I want to know the truth about the affair. What questions should I ask?

Think about it this way: If the affair is a picture, then you need to see its frame (the boundaries of the affair: its start, its end, its extent, etc. See sample questions below.), and you also need to see enough to be able to identify it. You don't need a level of detail that comes by examining every specific aspect of the affair.

Don't be consumed by the need to know everything. You need adequate information but not exhaustive information. You need enough detail to allow you to move toward forgiveness and healing while avoiding those things that will be unnecessary reminders of the affair in the future. I've never had a spouse come to me after recovery and say, "I sure wish I'd ask more details," but I've had quite a few admit that they wish they hadn't insisted on knowing everything.

Questions to avoid asking, at least at the beginning of the healing process:

1. WHY questions.

Even though you may feel a strong need to understand all the reasons for the affair, you are unlikely to get satisfactory answers to WHY questions at this point. There are a few reasons for this:

Your spouse/partner has very limited self-insight into all the motives at work. Since insights are limited, he/she cannot give adequate responses to why questions even if they want to.

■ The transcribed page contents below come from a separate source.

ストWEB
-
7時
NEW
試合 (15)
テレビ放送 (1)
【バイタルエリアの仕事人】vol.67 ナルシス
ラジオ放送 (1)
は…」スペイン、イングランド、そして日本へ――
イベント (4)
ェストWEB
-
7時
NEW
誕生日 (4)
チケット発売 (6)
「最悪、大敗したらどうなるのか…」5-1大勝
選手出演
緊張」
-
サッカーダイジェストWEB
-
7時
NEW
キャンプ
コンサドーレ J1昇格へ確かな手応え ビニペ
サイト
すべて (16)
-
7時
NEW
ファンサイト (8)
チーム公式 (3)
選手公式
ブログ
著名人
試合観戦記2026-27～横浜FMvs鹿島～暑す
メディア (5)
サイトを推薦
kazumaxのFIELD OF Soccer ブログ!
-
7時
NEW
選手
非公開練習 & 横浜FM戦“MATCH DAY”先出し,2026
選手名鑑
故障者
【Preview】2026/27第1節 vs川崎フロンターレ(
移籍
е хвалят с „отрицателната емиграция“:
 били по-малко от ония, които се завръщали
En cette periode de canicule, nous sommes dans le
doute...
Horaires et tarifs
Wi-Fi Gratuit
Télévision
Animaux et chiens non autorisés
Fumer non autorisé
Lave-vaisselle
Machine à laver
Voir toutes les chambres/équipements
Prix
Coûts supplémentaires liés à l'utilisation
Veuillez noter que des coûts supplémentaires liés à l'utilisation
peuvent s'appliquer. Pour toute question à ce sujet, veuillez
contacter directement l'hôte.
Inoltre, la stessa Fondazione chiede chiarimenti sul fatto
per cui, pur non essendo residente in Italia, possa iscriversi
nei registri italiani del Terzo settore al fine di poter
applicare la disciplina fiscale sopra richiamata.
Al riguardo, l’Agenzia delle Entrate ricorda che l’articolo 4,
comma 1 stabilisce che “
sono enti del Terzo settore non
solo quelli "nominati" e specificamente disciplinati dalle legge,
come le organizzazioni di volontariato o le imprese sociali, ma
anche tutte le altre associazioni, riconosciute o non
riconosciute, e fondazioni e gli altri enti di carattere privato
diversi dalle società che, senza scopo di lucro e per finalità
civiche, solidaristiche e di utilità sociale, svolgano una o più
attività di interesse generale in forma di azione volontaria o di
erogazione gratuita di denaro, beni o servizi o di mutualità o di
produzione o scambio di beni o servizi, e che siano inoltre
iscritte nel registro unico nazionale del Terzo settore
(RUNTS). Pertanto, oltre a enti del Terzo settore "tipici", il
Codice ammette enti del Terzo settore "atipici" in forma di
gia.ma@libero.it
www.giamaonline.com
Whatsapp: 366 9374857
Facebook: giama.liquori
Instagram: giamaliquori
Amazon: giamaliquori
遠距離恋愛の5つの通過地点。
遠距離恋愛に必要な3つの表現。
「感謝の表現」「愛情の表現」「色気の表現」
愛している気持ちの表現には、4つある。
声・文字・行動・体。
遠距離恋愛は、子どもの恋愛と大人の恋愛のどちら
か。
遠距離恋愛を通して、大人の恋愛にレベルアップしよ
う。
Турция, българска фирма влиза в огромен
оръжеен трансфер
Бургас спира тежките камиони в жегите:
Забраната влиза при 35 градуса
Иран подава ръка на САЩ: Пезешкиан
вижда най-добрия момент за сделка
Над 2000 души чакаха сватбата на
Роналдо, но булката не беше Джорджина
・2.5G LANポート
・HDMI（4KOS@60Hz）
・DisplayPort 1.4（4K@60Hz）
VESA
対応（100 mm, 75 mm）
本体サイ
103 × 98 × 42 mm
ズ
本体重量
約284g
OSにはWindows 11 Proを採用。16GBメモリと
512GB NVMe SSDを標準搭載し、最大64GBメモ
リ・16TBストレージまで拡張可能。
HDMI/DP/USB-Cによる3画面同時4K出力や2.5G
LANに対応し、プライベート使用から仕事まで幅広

Even if they could give you a clear and complete explanation of the influences that empowered their infidelity, it would likely not be satisfying to you now since they do not diminish the reality that, in the end, they made a choice without regard for you.

There may be issues in your relationship that contributed to a vulnerability to the affair. This does not mean you are to blame or that they had an excuse; it simply means that some of these issues may be significant in explaining some of the why questions. But because this sounds like blaming, your partner may not be ready to discuss these things now, and you are not likely ready to hear them without becoming defensive.

2. Questions that would provide answers you might eventually regret knowing.

There are questions that, although they seem important in trying to gain a full understanding of your spouse's affair behavior, may cause you more grief once you know the answer. Remember, you cannot "unhear" an answer once it is given. I usually discourage questions that link the affair memory to specific places, events, behaviors, etc., since these tend to become constant reminders in years ahead. Avoid details that allow the affair to sink its hooks any deeper into your consciousness, especially specific details about sexual behaviors. Don't give the affair that kind of power. You can always ask more questions later if you want to.

3. Questions your spouse cannot answer.

You will have many questions about your recovery that your spouse cannot answer. You will have to work through these yourself, hopefully with help and support from others, including your counselor. Questions that fall into this category include: How can I learn to trust you again? How can I stop thinking about your affair? Why do I feel guilty? What am I supposed to do with all my anger?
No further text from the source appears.